According to Paul Graham, the meaning of work is not just about doing something to earn a living, but about finding something that you are passionate about and enjoy doing. He argues that people who do great work are often those who have found a way to make their work feel like a project of their own, rather than just a chore.

Graham identifies three key ingredients for great work: natural ability, practice, and effort.

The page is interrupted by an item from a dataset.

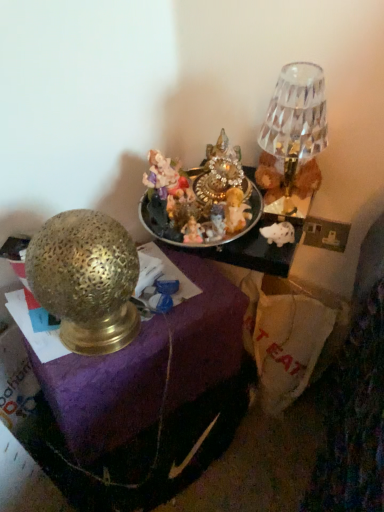 Identify the location of vacant space underneath gold textured lamp at left, acting as the first lamp starting from the left (from a real-world perspective). (116, 343).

He notes that while natural ability can be an asset, it is not enough on its own, and that practice and effort are essential for achieving great results.

Graham also emphasizes the importance of finding work that you love, and that this is not just a matter of doing what you would like to do at any given moment, but about finding something that you can be passionate about and enjoy doing over a longer period of time.

He suggests that people should aim to find work that is challenging and meaningful, and that they should be willing to take risks and face challenges in

Unnamed: 0,document,distance
0,\n \nThe reason some subjects seemed easy wa...,0.457119
1,\nTo do something well you have to like it. ...,0.467175
2,"| \n \nJune 2021 \n \nA few days ago, on t...",0.529098


> **That’s it!** You now have a fully-working, end-to-end Retrieval-Augmented Generation pipeline using:  
> • HuggingFace datasets → text source  
> • Chonkie → semantic chunking  
> • Inference.net → embeddings & LLM completions  
> • Chroma → vector storage and similarity search  
> Feel free to swap in your own dataset, vector database, or target LLM to customise the workflow for your use-case.